The intelligence of life has been playing a wonderful game with me around these newsletters lately. Sometimes I will describe a process here, only to have the same experience descend on me with full force a month or two later. It makes me laugh to reflect on it, and since life seems to want me to get personal, this month I’m going to talk to you about something that’s been happening in my life very recently, and all that it’s teaching me. I’ve called it “on connection,” even though of course connection is what everything’s about at its heart.

In nature, all beings have an innate connection to their own emotional state. There’s no fragmentation or disassociation. For humans though, at least in our culture, we foster a lot of judgement and fear around emotions. We label them good or acceptable; bad or unacceptable.

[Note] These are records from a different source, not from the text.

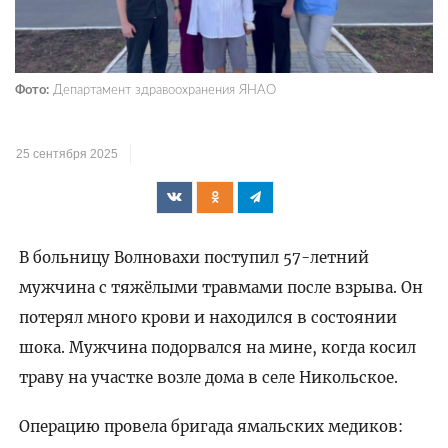
Фото:
Департамент здравоохранения ЯНАО
25 сентября 2025
В больницу Волновахи поступил 57-летний
мужчина с тяжёлыми травмами после взрыва. Он
потерял много крови и находился в состоянии
шока. Мужчина подорвался на мине, когда косил
траву на участке возле дома в селе Никольское.
Операцию провела бригада ямальских медиков:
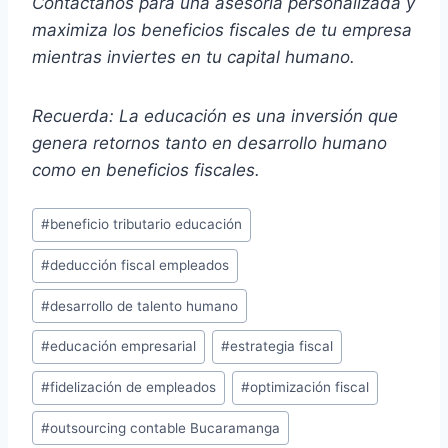
Contáctanos para una asesoría personalizada y
maximiza los beneficios fiscales de tu empresa
mientras inviertes en tu capital humano.
Recuerda: La educación es una inversión que
genera retornos tanto en desarrollo humano
como en beneficios fiscales.
Post
#
beneficio tributario educación
Tags:
#
deducción fiscal empleados
#
desarrollo de talento humano
#
educación empresarial
#
estrategia fiscal
#
fidelización de empleados
#
optimización fiscal
#
outsourcing contable Bucaramanga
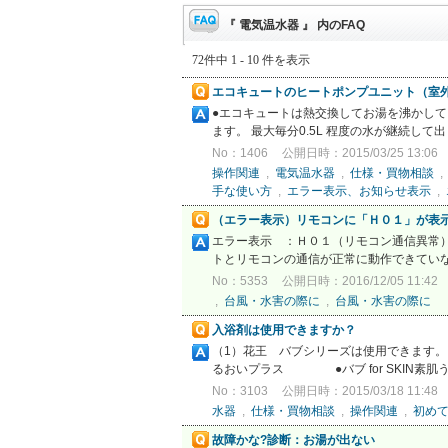
『 電気温水器 』 内のFAQ
72件中 1 - 10 件を表示
エコキュートのヒートポンプユニット（室
●エコキュートは熱交換してお湯を沸かして
ます。 最大毎分0.5L 程度の水が継続し
No：1406
公開日時：2015/03/25 13:06
操作関連
,
電気温水器
,
仕様・買物相談
手な使い方
,
エラー表示、お知らせ表示
,
（エラー表示）リモコンに「Ｈ０１」が表
エラー表示 ：Ｈ０１（リモコン通信異常）
トとリモコンの通信が正常に動作できてい
No：5353
公開日時：2016/12/05 11:42
,
台風・水害の際に
,
台風・水害の際に
入浴剤は使用できますか？
（1）花王 バブシリーズは使用でき
るおいプラス ●バブ for SKIN
No：3103
公開日時：2015/03/18 11:48
水器
,
仕様・買物相談
,
操作関連
,
初め
故障かな?診断：お湯が出ない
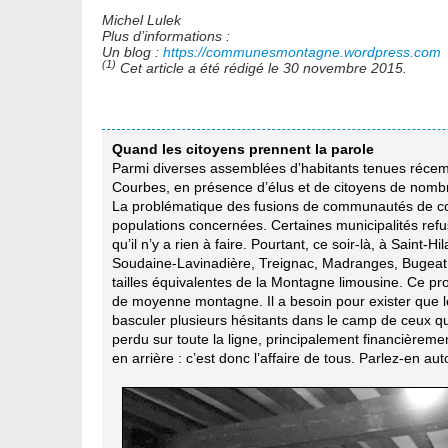
Michel Lulek
Plus d’informations :
Un blog :
https://communesmontagne.wordpress.com
(1)
Cet article a été rédigé le 30 novembre 2015.
Quand les citoyens prennent la parole
Parmi diverses assemblées d’habitants tenues récemm
Courbes, en présence d’élus et de citoyens de nomb
La problématique des fusions de communautés de comm
populations concernées. Certaines municipalités refu
qu’il n’y a rien à faire. Pourtant, ce soir-là, à Saint
Soudaine-Lavinadière, Treignac, Madranges, Bugeat, 
tailles équivalentes de la Montagne limousine. Ce pr
de moyenne montagne. Il a besoin pour exister que le 
basculer plusieurs hésitants dans le camp de ceux q
perdu sur toute la ligne, principalement financièrem
en arrière : c’est donc l’affaire de tous. Parlez-en au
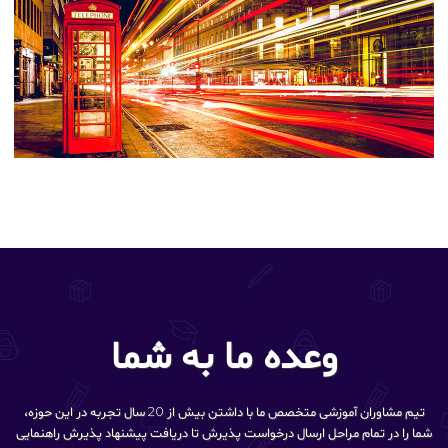
وعده ما به شما
تیم مشاوران آموزشی متخصص ما با داشتن بیش از 20 سال تجربه در این حوزه،
شما را در تمام مراحل ارسال درخواست پذیرش تا دریافت پیشنهاد پذیرش راهنمایی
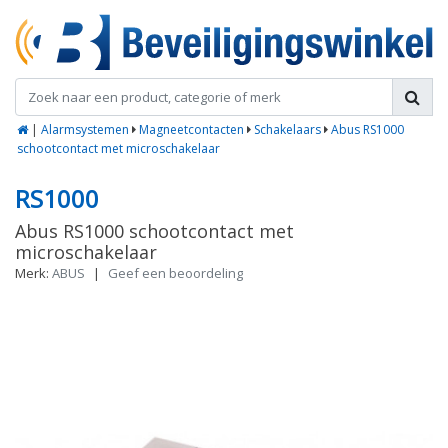
|
Alarmsystemen
Magneetcontacten
Schakelaars
Abus RS1000
schootcontact met microschakelaar
RS1000
Abus RS1000 schootcontact met
microschakelaar
Merk:
ABUS
|
Geef een beoordeling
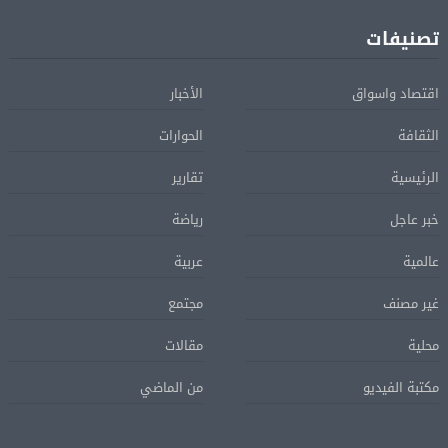
تصنيفات
اقتصاد واسواق
الأخبار
الثقافة
الحوارات
الرئيسية
تقارير
خبر عاجل
رياضة
عالمية
عربية
غير مصنف
مجتمع
محلية
مقالات
مكتبة الفيديو
من الماضي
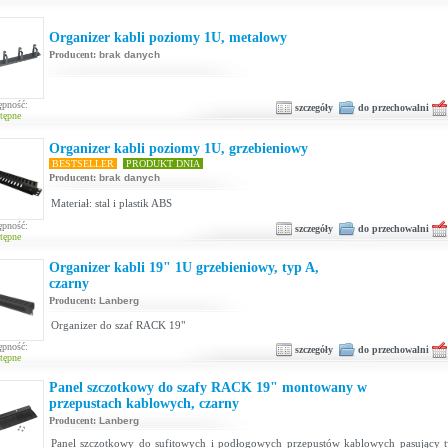
Organizer kabli poziomy 1U, metalowy
Producent:
brak danych
ępność:
szczegóły
do przechowalni
tępne
Organizer kabli poziomy 1U, grzebieniowy
BESTSELLER
PRODUKT DNIA
Producent:
brak danych
Materiał: stal i plastik ABS
ępność:
szczegóły
do przechowalni
tępne
Organizer kabli 19" 1U grzebieniowy, typ A,
czarny
Producent:
Lanberg
Organizer do szaf RACK 19"
ępność:
szczegóły
do przechowalni
tępne
Panel szczotkowy do szafy RACK 19" montowany w
przepustach kablowych, czarny
Producent:
Lanberg
Panel szczotkowy do sufitowych i podłogowych przepustów kablowych pasujący t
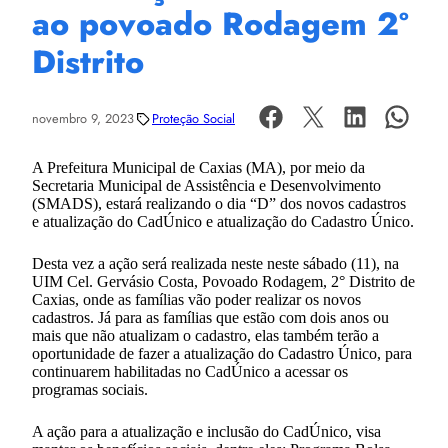
ao povoado Rodagem 2º
Distrito
novembro 9, 2023
Proteção Social
A Prefeitura Municipal de Caxias (MA), por meio da
Secretaria Municipal de Assistência e Desenvolvimento
(SMADS), estará realizando o dia “D” dos novos cadastros
e atualização do CadÚnico e atualização do Cadastro Único.
Desta vez a ação será realizada neste neste sábado (11), na
UIM Cel. Gervásio Costa, Povoado Rodagem, 2° Distrito de
Caxias, onde as famílias vão poder realizar os novos
cadastros. Já para as famílias que estão com dois anos ou
mais que não atualizam o cadastro, elas também terão a
oportunidade de fazer a atualização do Cadastro Único, para
continuarem habilitadas no CadÚnico a acessar os
programas sociais.
A ação para a atualização e inclusão do CadÚnico, visa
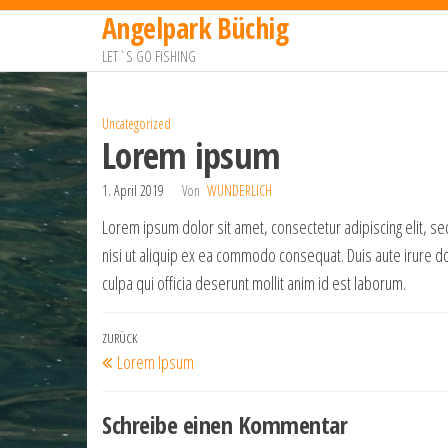
Zum
Angelpark Büchig
Inhalt
LET`S GO FISHING
springen
Uncategorized
Lorem ipsum
1. April 2019
Von
WUNDERLICH
Lorem ipsum dolor sit amet, consectetur adipiscing elit, s
nisi ut aliquip ex ea commodo consequat. Duis aute irure dol
culpa qui officia deserunt mollit anim id est laborum.
Beitragsnavigation
Vorheriger
ZURÜCK
Lorem Ipsum
Beitrag
Schreibe einen Kommentar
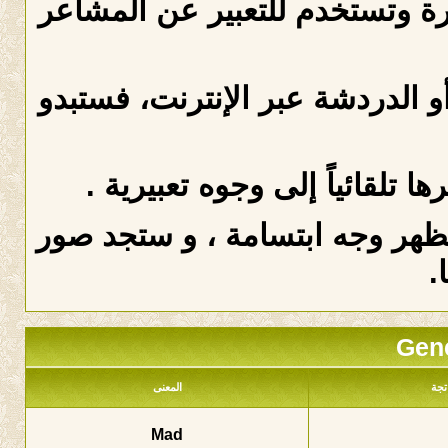
رة وتستخدم للتعبير عن المشاعر
و الدردشة عبر الإنترنت، فستبدو
تلقائياً إلى وجوه تعبيرية .
يظهر وجه ابتسامة ، و ستجد صور
.
Gene
تجة
المعنى
Mad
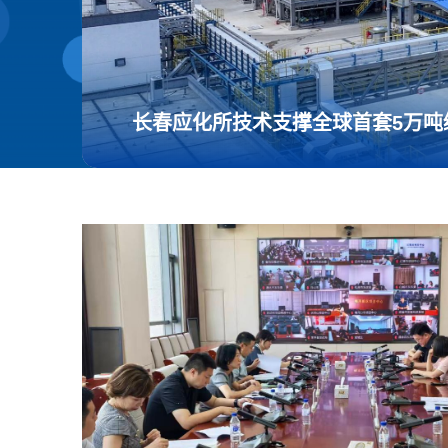
长春应化所技术支撑全球首套5万吨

We generate a lot of anxiety around how we’re supposed to present ourselves based on cultural frameworks or our assumptions about others’ potential responses to us.

As a result, most adults walk through life with the sense that it’s not actually okay to feel whatever we’re feeling. For most of us, “negative” emotion is so deeply suppressed that we are disconnected from even the awareness of the emotions present in us. In a sense, our journey towards wholeness is one of learning to reconnect with the presence of our own subjectivity, our own true experience in a given moment. It’s a place that can feel so hard to reach; it’s a place that animals never left.

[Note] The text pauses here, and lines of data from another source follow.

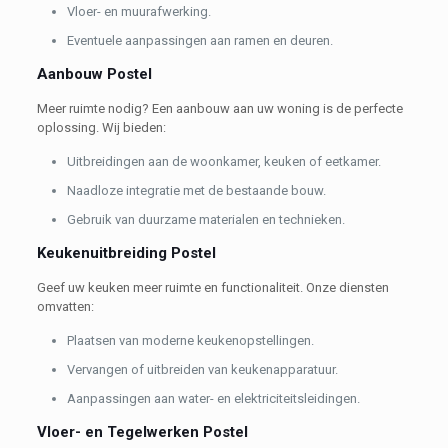
Vloer- en muurafwerking.
Eventuele aanpassingen aan ramen en deuren.
Aanbouw Postel
Meer ruimte nodig? Een aanbouw aan uw woning is de perfecte
oplossing. Wij bieden:
Uitbreidingen aan de woonkamer, keuken of eetkamer.
Naadloze integratie met de bestaande bouw.
Gebruik van duurzame materialen en technieken.
Keukenuitbreiding Postel
Geef uw keuken meer ruimte en functionaliteit. Onze diensten
omvatten:
Plaatsen van moderne keukenopstellingen.
Vervangen of uitbreiden van keukenapparatuur.
Aanpassingen aan water- en elektriciteitsleidingen.
Vloer- en Tegelwerken Postel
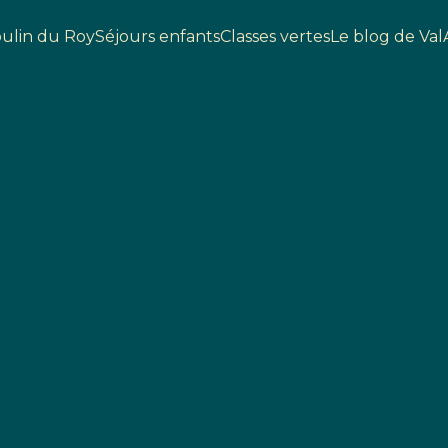
ulin du Roy
Séjours enfants
Classes vertes
Le blog de Val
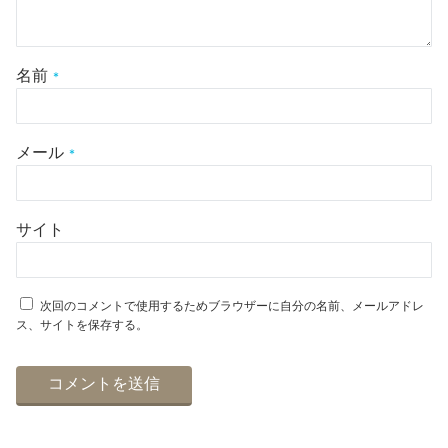
名前
*
メール
*
サイト
次回のコメントで使用するためブラウザーに自分の名前、メールアドレ
ス、サイトを保存する。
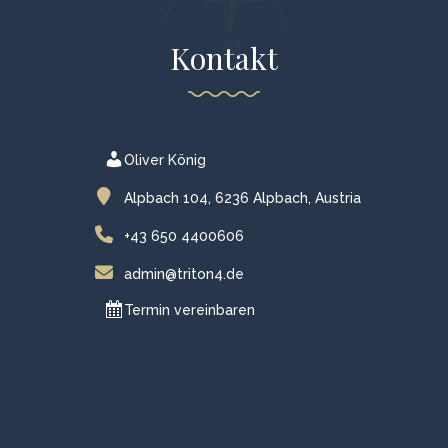
Kontakt
Oliver König
Alpbach 104, 6236 Alpbach, Austria
+43 650 4400606
admin@triton4.de
Termin vereinbaren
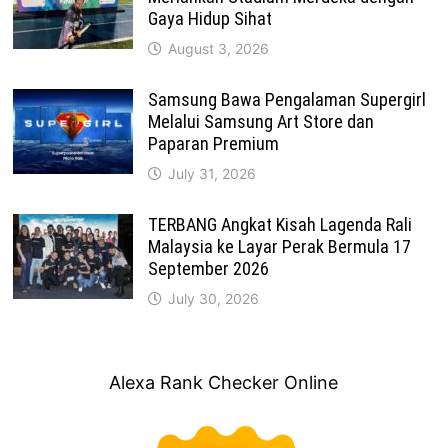
Gaya Hidup Sihat
August 3, 2026
Samsung Bawa Pengalaman Supergirl
Melalui Samsung Art Store dan
Paparan Premium
July 31, 2026
TERBANG Angkat Kisah Lagenda Rali
Malaysia ke Layar Perak Bermula 17
September 2026
July 30, 2026
Alexa Rank Checker Online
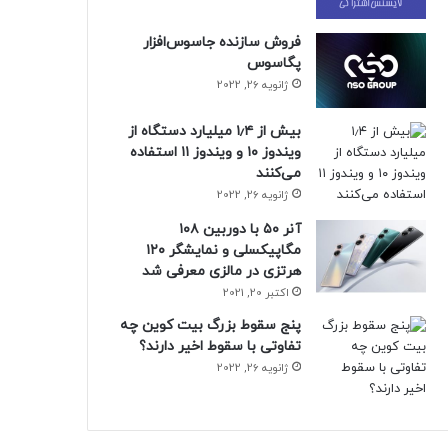
فروش سازنده جاسوس‌افزار
پگاسوس
ژانویه 26, 2022
بیش از ۱٫۴ میلیارد دستگاه از
ویندوز ۱۰ و ویندوز ۱۱ استفاده
می‌کنند
ژانویه 26, 2022
آنر ۵۰ با دوربین ۱۰۸
مگاپیکسلی و نمایشگر ۱۲۰
هرتزی در مالزی معرفی شد
اکتبر 20, 2021
پنج سقوط بزرگ بیت کوین چه
تفاوتی با سقوط اخیر دارند؟
ژانویه 26, 2022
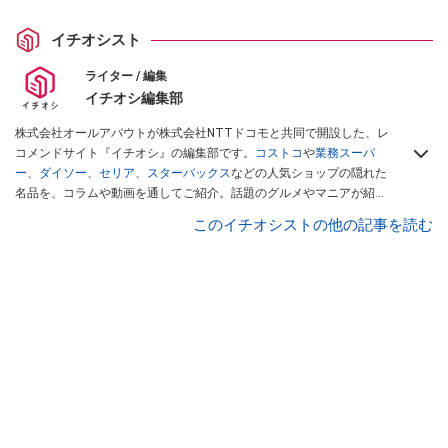
イチオシスト
ライター / 編集
イチオシ編集部
株式会社オールアバウトが株式会社NTTドコモと共同で開設した、レ
コメンドサイト『イチオシ』の編集部です。
コストコ
や
業務スーパ
ー
、
ダイソー
、
セリア
、
スターバックス
などの人気ショップの隠れた
名品を、コラムや動画を通してご紹介。話題のグルメやマニアが紹介
するアウトドア情報も満載です。配信しているコンテンツは専門家や
このイチオシストの他の記事を読む
インフルエンサーが実際に使用してレビューしています。毎日トレン
ド情報をお届けしているので、ぜひ
Googleニュースでフォロー
してく
ださい！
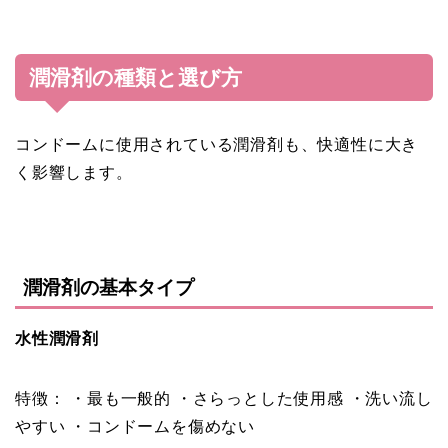
潤滑剤の種類と選び方
コンドームに使用されている潤滑剤も、快適性に大き
く影響します。
潤滑剤の基本タイプ
水性潤滑剤
特徴： ・最も一般的 ・さらっとした使用感 ・洗い流し
やすい ・コンドームを傷めない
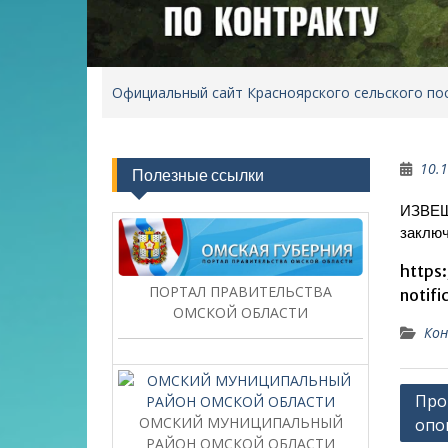
Официальный сайт Красноярского сельского по
10.
Полезные ссылки
ИЗВЕЩЕ
заключ
https:
ПОРТАЛ ПРАВИТЕЛЬСТВА
notif
ОМСКОЙ ОБЛАСТИ
Кон
Нави
Про
ОМСКИЙ МУНИЦИПАЛЬНЫЙ
опо
по
РАЙОН ОМСКОЙ ОБЛАСТИ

The truth of this came into my own experience in the most direct way recently. Something happened between a close friend of mine and myself which was hurtful and upsetting to me. Yet I wasn’t able to connect with or register any awareness of my own anger. Instead, I unconsciously began using logic and empathy to rationalize my friend’s situation, to try and see it entirely from her perspective. I didn’t allow myself to feel my own feelings about what was going on, because they were emotions that our culture calls negative.

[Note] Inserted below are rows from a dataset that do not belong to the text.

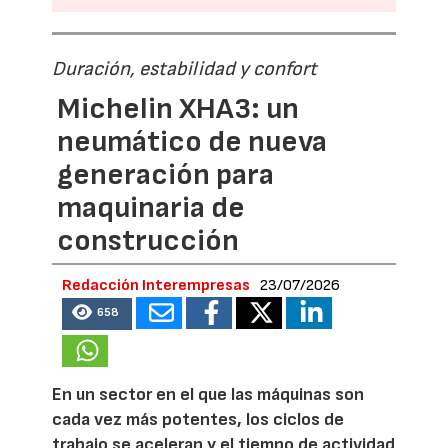
Duración, estabilidad y confort
Michelin XHA3: un
neumático de nueva
generación para
maquinaria de
construcción
Redacción Interempresas
23/07/2026
658
En un sector en el que las máquinas son
cada vez más potentes, los ciclos de
trabajo se aceleran y el tiempo de actividad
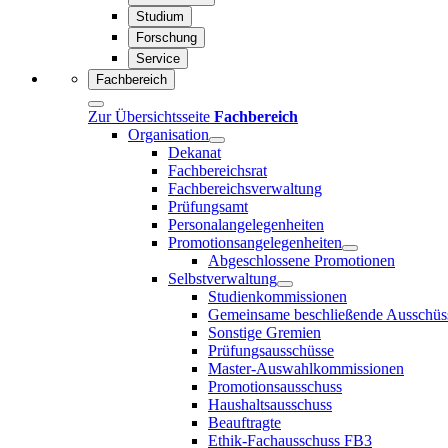
Studium
Forschung
Service
Fachbereich
Zur Übersichtsseite
Fachbereich
Organisation
Dekanat
Fachbereichsrat
Fachbereichsverwaltung
Prüfungsamt
Personalangelegenheiten
Promotionsangelegenheiten
Abgeschlossene Promotionen
Selbstverwaltung
Studienkommissionen
Gemeinsame beschließende Ausschüs
Sonstige Gremien
Prüfungsausschüsse
Master-Auswahlkommissionen
Promotionsausschuss
Haushaltsausschuss
Beauftragte
Ethik-Fachausschuss FB3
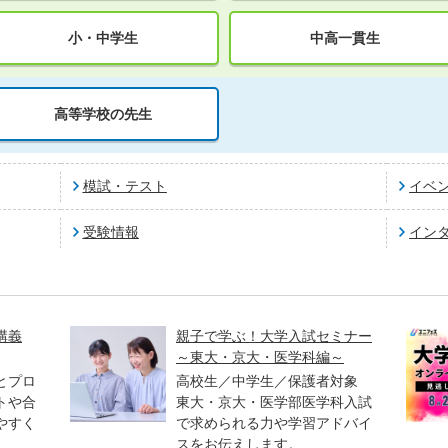
小・中学生
中高一貫生
高等学校の先生
模試・テスト
イベ
受験情報
イン
講義
親子で学ぶ！大学入試セミナー
～東大・京大・医学科編～
とプロ
高校生／中学生／保護者対象
トや合
東大・京大・医学部医学科入試
やすく
で求められる力や学習アドバイ
スをお伝えします。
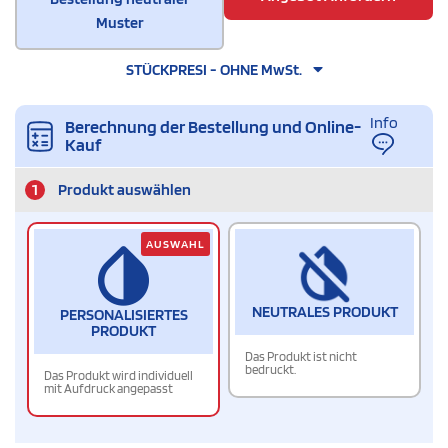
Muster
STÜCKPRESI - OHNE MwSt.
Info
Berechnung der Bestellung und Online-
Kauf
1
Produkt auswählen
AUSWAHL
NEUTRALES PRODUKT
PERSONALISIERTES
PRODUKT
Das Produkt ist nicht
bedruckt.
Das Produkt wird individuell
mit Aufdruck angepasst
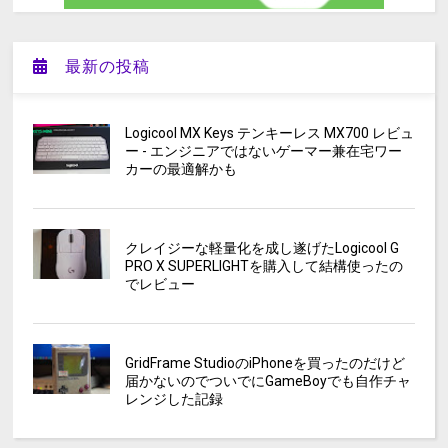
最新の投稿
Logicool MX Keys テンキーレス MX700 レビュ
ー - エンジニアではないゲーマー兼在宅ワー
カーの最適解かも
クレイジーな軽量化を成し遂げたLogicool G
PRO X SUPERLIGHTを購入して結構使ったの
でレビュー
GridFrame StudioのiPhoneを買ったのだけど
届かないのでついでにGameBoyでも自作チャ
レンジした記録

Not surprisingly, the result was further disconnection between us. My friend couldn’t work out how I really felt about the situation, and because I wasn’t bringing my whole self to the conversation, she didn’t trust what I was saying. For my part, I felt I understood logically what she was asking of me, but my unconscious, unexpressed hurt kept us in a place of emotional disconnection. We had reached a stalemate, and it was time to ask for help.

I sought support from a fellow coach to help me find my way through the confusing, stuck position my friend and I were in. Having someone’s outside perspective helped me realize that while I was doing a fantastic job of trying to empathize with my friend’s position, I wasn’t taking into consideration the fact that I didn’t feel seen or understood, and so there was a part of me that felt hurt.

My coach friend showed me that within my logical mindset I was acknowledging all sides of the situation – except my own. To help me get there, she asked me to bring my awareness into my chest and invite the awareness of my genuine emotional state.

As I settled into the animal of my body, I was able to see it for the first time: Oh. I feel hurt. I don’t feel seen and acknowledged equally in this situation.

That awareness was really all it took to break the stalemate with my friend. Once I was able to bring my feelings to the discussion, my friend could in turn bear witness to that and to see and feel me in a way that she couldn’t before. For her, I was present in the friendship in a whole new way, and the process forged a new connection between us where we could both allow our genuine emotions to be explored and witnessed.

Since that moment, authentic connection has become the foundation of our friendship, not just the exchange and collision of viewpoints.

This experience has taught me a lot. I can see that true connection with others is only accessible via a true connection to the self. Horses have always modeled this for me, and I’m finally learning. Once I can allow a true connection to my own emotions, I become willing to place connection as my primary objective in interactions with others. And for me, when I discover I’ve become disconnected from myself, the answer is to be found in love and in nature. The value in reaching out to a trusted and wise friend is enormous… and sometimes for me those friends are animals. There is magic in the discovery of how effortlessly and completely they know what we can spend a lifetime trying to discover.